La bienveillance de Michelangelo Antonioni à l’égard de Corso ne correspond pas à l’opinion générale, nourrie par les critiques de la presse. Si Corso fuit les interviews et murmure des propos sans saveur quand le micro se tend vers lui, n’est-ce pas la démonstration d’un défaut de socialisation, à l’origine des difficultés de connexion du joueur avec ses équipiers de la Nazionale ? À cela, il faut ajouter ses célébrations, souvent minimalistes et solitaires, pauvres en émotions. N’est-ce pas en raison de sa ressemblance avec ses héros embarrassés par leurs sentiments qu’Antonioni l’apprécie ?
Intronisé à la suite du fiasco contre la Corée du Nord en World Cup 1966, Ferruccio Valcareggi tend sans grande conviction la main à Corso. Déjà circonspect quant à la possibilité de faire cohabiter Gianni Rivera et Sandro Mazzola, le commissaire technique renonce rapidement.

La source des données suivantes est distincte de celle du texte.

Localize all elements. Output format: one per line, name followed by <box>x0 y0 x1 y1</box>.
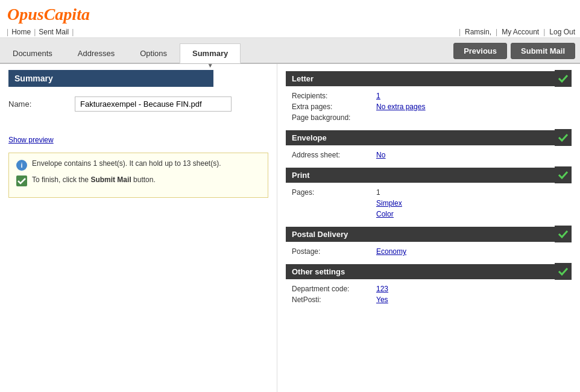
print-title: Print <box>286 168 555 183</box>
simplex-row: Simplex <box>286 198 572 209</box>
address-sheet-row: Address sheet: No <box>286 150 572 160</box>
name-label: Name: <box>8 100 75 109</box>
extra-pages-value[interactable]: No extra pages <box>376 103 425 111</box>
nav-sent-mail[interactable]: Sent Mail <box>39 28 69 36</box>
print-check-badge <box>555 166 572 183</box>
netposti-row: NetPosti: Yes <box>286 294 572 305</box>
postage-row: Postage: Economy <box>286 246 572 257</box>
postal-section: Postal Delivery Postage: Economy <box>286 226 572 257</box>
envelope-section: Envelope Address sheet: No <box>286 129 572 160</box>
other-settings-section: Other settings Department code: 123 NetP… <box>286 263 572 305</box>
letter-section: Letter Recipients: 1 Extra pages: No ext… <box>286 70 572 123</box>
name-input[interactable] <box>75 96 232 112</box>
postage-value[interactable]: Economy <box>376 247 406 256</box>
department-code-row: Department code: 123 <box>286 283 572 294</box>
svg-rect-5 <box>556 265 570 278</box>
letter-title: Letter <box>286 71 555 86</box>
nav-my-account[interactable]: My Account <box>502 28 539 36</box>
svg-rect-0 <box>16 175 27 186</box>
envelope-check-badge <box>555 129 572 146</box>
info-message: Envelope contains 1 sheet(s). It can hol… <box>32 159 221 168</box>
nav-home[interactable]: Home <box>11 28 31 36</box>
check-icon-small <box>16 175 27 186</box>
username-label: Ramsin, <box>465 28 491 36</box>
extra-pages-row: Extra pages: No extra pages <box>286 101 572 112</box>
recipients-row: Recipients: 1 <box>286 90 572 101</box>
info-box: i Envelope contains 1 sheet(s). It can h… <box>8 153 268 198</box>
tab-summary[interactable]: Summary <box>180 43 241 63</box>
page-background-row: Page background: <box>286 112 572 123</box>
tab-options[interactable]: Options <box>127 43 180 63</box>
color-value[interactable]: Color <box>376 210 394 218</box>
tab-documents[interactable]: Documents <box>0 43 65 63</box>
department-code-value[interactable]: 123 <box>376 285 388 293</box>
submit-mail-button[interactable]: Submit Mail <box>511 43 575 59</box>
nav-log-out[interactable]: Log Out <box>549 28 575 36</box>
simplex-value[interactable]: Simplex <box>376 199 402 207</box>
svg-rect-2 <box>556 131 570 144</box>
top-nav-bar: | Home | Sent Mail | | Ramsin, | My Acco… <box>0 27 580 38</box>
finish-message: To finish, click the Submit Mail button. <box>32 175 156 184</box>
svg-rect-4 <box>556 227 570 241</box>
color-row: Color <box>286 209 572 220</box>
previous-button[interactable]: Previous <box>453 43 507 59</box>
envelope-title: Envelope <box>286 130 555 145</box>
info-icon: i <box>16 160 27 171</box>
recipients-value[interactable]: 1 <box>376 92 380 100</box>
netposti-value[interactable]: Yes <box>376 296 388 304</box>
svg-rect-3 <box>556 168 570 182</box>
postal-check-badge <box>555 226 572 242</box>
letter-check-badge <box>555 70 572 87</box>
other-settings-title: Other settings <box>286 264 555 279</box>
postal-title: Postal Delivery <box>286 227 555 242</box>
print-section: Print Pages: 1 Simplex Color <box>286 166 572 220</box>
tab-addresses[interactable]: Addresses <box>65 43 127 63</box>
show-preview-link[interactable]: Show preview <box>8 136 54 144</box>
logo: OpusCapita <box>7 5 90 24</box>
pages-row: Pages: 1 <box>286 187 572 198</box>
svg-rect-1 <box>556 72 570 85</box>
other-settings-check-badge <box>555 263 572 280</box>
summary-section-title: Summary <box>8 70 213 87</box>
address-sheet-value[interactable]: No <box>376 151 385 159</box>
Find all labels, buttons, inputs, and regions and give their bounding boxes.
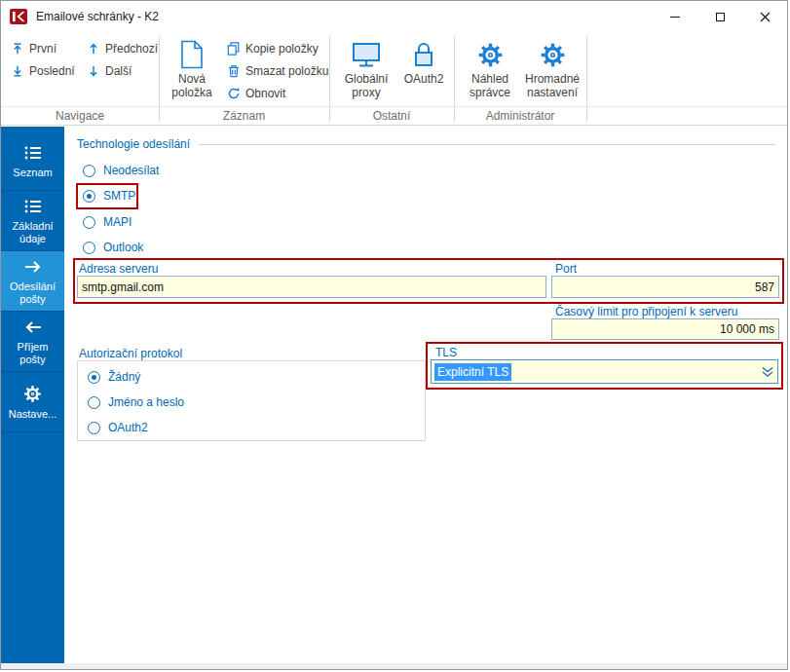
gear-icon bbox=[23, 384, 42, 405]
oauth2-button[interactable]: OAuth2 bbox=[398, 36, 449, 106]
previous-button[interactable]: Předchozí bbox=[83, 38, 162, 58]
radio-label: Žádný bbox=[108, 370, 140, 384]
radio-zadny[interactable]: Žádný bbox=[88, 369, 140, 385]
copy-icon bbox=[227, 42, 241, 56]
close-icon bbox=[760, 12, 771, 22]
auth-protocol-groupbox: Žádný Jméno a heslo OAuth2 bbox=[77, 360, 426, 441]
server-address-label: Adresa serveru bbox=[79, 262, 158, 276]
group-label-ostatni: Ostatní bbox=[329, 109, 454, 123]
radio-label: SMTP bbox=[103, 189, 135, 203]
window-title: Emailové schránky - K2 bbox=[36, 10, 159, 23]
new-item-label: Nová položka bbox=[165, 73, 219, 100]
sidebar-item-label: Seznam bbox=[11, 167, 54, 179]
first-button[interactable]: První bbox=[7, 38, 60, 58]
arrow-up-icon bbox=[87, 42, 100, 56]
app-logo-icon bbox=[9, 8, 28, 25]
sidebar-item-label: Základní údaje bbox=[1, 220, 64, 244]
radio-neodesilat[interactable]: Neodesílat bbox=[83, 163, 159, 178]
arrow-right-icon bbox=[23, 256, 43, 278]
group-label-administrator: Administrátor bbox=[454, 109, 586, 123]
list-icon bbox=[23, 142, 43, 164]
section-title: Technologie odesílání bbox=[77, 137, 190, 151]
sidebar-item-prijem-posty[interactable]: Příjem pošty bbox=[1, 312, 64, 372]
bulk-settings-label: Hromadné nastavení bbox=[521, 73, 583, 100]
server-address-input[interactable] bbox=[77, 276, 546, 298]
port-input[interactable] bbox=[551, 276, 779, 298]
timeout-input[interactable] bbox=[551, 318, 779, 340]
window-controls bbox=[653, 1, 787, 32]
radio-circle bbox=[83, 165, 95, 177]
radio-label: Outlook bbox=[103, 241, 143, 254]
radio-oauth2[interactable]: OAuth2 bbox=[88, 420, 148, 435]
form-panel: Technologie odesílání Neodesílat SMTP MA… bbox=[64, 127, 787, 663]
radio-jmeno-a-heslo[interactable]: Jméno a heslo bbox=[88, 394, 184, 410]
radio-mapi[interactable]: MAPI bbox=[83, 214, 132, 230]
app-window: Emailové schránky - K2 První Poslední Př… bbox=[0, 0, 788, 670]
gear-icon bbox=[540, 36, 566, 73]
new-item-button[interactable]: Nová položka bbox=[165, 36, 219, 106]
radio-label: MAPI bbox=[103, 215, 132, 229]
sidebar-item-odesilani-posty[interactable]: Odesílání pošty bbox=[1, 251, 64, 312]
gear-icon bbox=[477, 36, 504, 73]
titlebar: Emailové schránky - K2 bbox=[1, 1, 787, 32]
last-label: Poslední bbox=[29, 64, 75, 78]
global-proxy-label: Globální proxy bbox=[338, 73, 395, 100]
sidebar-item-label: Odesílání pošty bbox=[1, 280, 64, 305]
radio-outlook[interactable]: Outlook bbox=[83, 240, 143, 255]
next-label: Další bbox=[105, 64, 132, 78]
window-bottom-edge bbox=[1, 663, 787, 669]
previous-label: Předchozí bbox=[105, 42, 158, 56]
tls-selected-value: Explicitní TLS bbox=[434, 363, 511, 381]
section-rule bbox=[198, 144, 775, 145]
sidebar-item-seznam[interactable]: Seznam bbox=[1, 131, 64, 191]
group-label-zaznam: Záznam bbox=[159, 109, 329, 123]
close-button[interactable] bbox=[742, 1, 787, 32]
sidebar-item-nastaveni[interactable]: Nastave... bbox=[1, 372, 64, 432]
new-document-icon bbox=[180, 36, 204, 73]
group-separator bbox=[586, 36, 587, 122]
chevron-double-down-icon bbox=[761, 366, 774, 378]
radio-circle bbox=[88, 422, 100, 434]
lock-icon bbox=[412, 36, 435, 73]
port-label: Port bbox=[555, 262, 577, 276]
next-button[interactable]: Další bbox=[83, 60, 135, 81]
ribbon: První Poslední Předchozí Další Navigace … bbox=[1, 32, 787, 126]
arrow-down-bar-icon bbox=[11, 64, 24, 78]
sidebar-item-zakladni-udaje[interactable]: Základní údaje bbox=[1, 191, 64, 251]
tls-label: TLS bbox=[435, 346, 457, 359]
section-sending-technology: Technologie odesílání bbox=[77, 137, 775, 151]
refresh-label: Obnovit bbox=[245, 87, 285, 100]
minimize-icon bbox=[670, 17, 680, 18]
copy-item-label: Kopie položky bbox=[245, 42, 319, 56]
radio-smtp[interactable]: SMTP bbox=[83, 188, 135, 204]
admin-preview-label: Náhled správce bbox=[461, 73, 519, 100]
arrow-up-bar-icon bbox=[11, 42, 24, 56]
minimize-button[interactable] bbox=[653, 1, 697, 32]
radio-circle bbox=[83, 216, 95, 229]
refresh-button[interactable]: Obnovit bbox=[223, 83, 289, 103]
delete-item-button[interactable]: Smazat položku bbox=[223, 60, 332, 81]
body: Seznam Základní údaje Odesílání pošty Př… bbox=[1, 127, 787, 663]
list-icon bbox=[23, 196, 43, 217]
radio-circle bbox=[83, 242, 95, 254]
monitor-icon bbox=[351, 36, 382, 73]
copy-item-button[interactable]: Kopie položky bbox=[223, 38, 322, 58]
last-button[interactable]: Poslední bbox=[7, 60, 79, 81]
ribbon-divider bbox=[1, 106, 787, 107]
admin-preview-button[interactable]: Náhled správce bbox=[461, 36, 519, 106]
oauth2-label: OAuth2 bbox=[404, 73, 444, 87]
sidebar: Seznam Základní údaje Odesílání pošty Př… bbox=[1, 127, 64, 663]
delete-item-label: Smazat položku bbox=[245, 64, 328, 78]
maximize-icon bbox=[716, 13, 725, 21]
timeout-label: Časový limit pro připojení k serveru bbox=[555, 305, 737, 318]
arrow-down-icon bbox=[87, 64, 100, 78]
bulk-settings-button[interactable]: Hromadné nastavení bbox=[521, 36, 583, 106]
tls-select[interactable]: Explicitní TLS bbox=[431, 359, 778, 384]
global-proxy-button[interactable]: Globální proxy bbox=[338, 36, 395, 106]
maximize-button[interactable] bbox=[697, 1, 742, 32]
refresh-icon bbox=[227, 87, 241, 100]
arrow-left-icon bbox=[23, 317, 43, 338]
auth-protocol-label: Autorizační protokol bbox=[79, 347, 182, 360]
radio-label: OAuth2 bbox=[108, 421, 148, 434]
first-label: První bbox=[29, 42, 56, 56]
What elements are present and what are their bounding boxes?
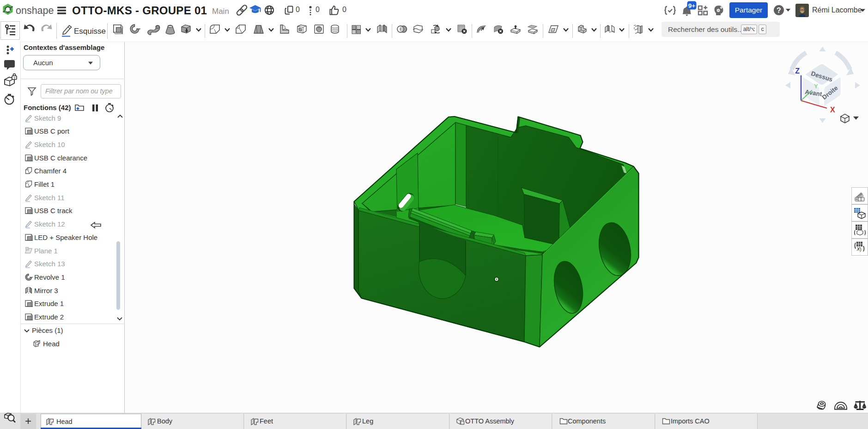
- svg-text:?: ?: [777, 6, 781, 14]
- svg-text:9+: 9+: [688, 2, 696, 9]
- svg-text:Y: Y: [814, 83, 818, 90]
- svg-text:X: X: [830, 106, 835, 114]
- svg-text:Z: Z: [795, 67, 800, 75]
- svg-text:onshape: onshape: [16, 5, 54, 16]
- svg-text:?: ?: [13, 77, 15, 80]
- svg-text:): ): [860, 246, 862, 252]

Mariolino n’est ni de la phase finale de l’Euro 1968, ni de l’épopée ayant mené la Nazionale à la finale de la Coupe du monde 1970.
Mario Corso poursuit sa carrière dans le cadre sécurisant de San Siro en dépit des départs successifs d’Angelo Moratti, d’Helenio Herrera et de l’intrigant directeur sportif Italo Allodi[4]. En vieillissant, il tente de découvrir les vertus de l’altérité, affichant son aisance matérielle et son goût pour les décors contemporains aux côtés d’une compagne aux faux airs de Monica Vitti avec laquelle il compose un couple, faut-il le préciser ?, sans enfant. Quand il ne peut plus s’exprimer avec son pied gauche[5], il opère un semblant de rapprochement avec le monde extérieur, un effort dont on devine le caractère vain et artificiel, épousant en cela encore une fois le destin des personnages traqués par la caméra de Michelangelo Antonioni dans quelques uns de ses films les plus marquants.

[1] L’Inter effectue ses stages d’avant-saison de 1961 à 1978 à San Pellegrino Terme, là où est produite la célèbre eau minérale.
[2] Trois joueurs de l’Inter (Aristide Guarneri, Franco Zaglio et Mauro Bicicli) sont déclarés positifs aux amphétamines au début de l’année 1961. L’année suivante, c’est un autre Interiste qui tombe, Gerry Hitchens. Les sanctions sont dérisoires. Tiré au sort lors d’une grande opération lancée par la Fédération italienne en avril 1961, Mario Corso, lui, n’est pas contrôlé positif.
[3] Correre à l’infinitif, corso au participe passé.
[4] En 1968 pour Moratti et Herrera, 1970 pour Allodi.
[5] Mario Corso quitte l’Inter pour le Genoa en 1973. Sa carrière prend fin en 1974 en Serie B, à la suite d’une grave blessure.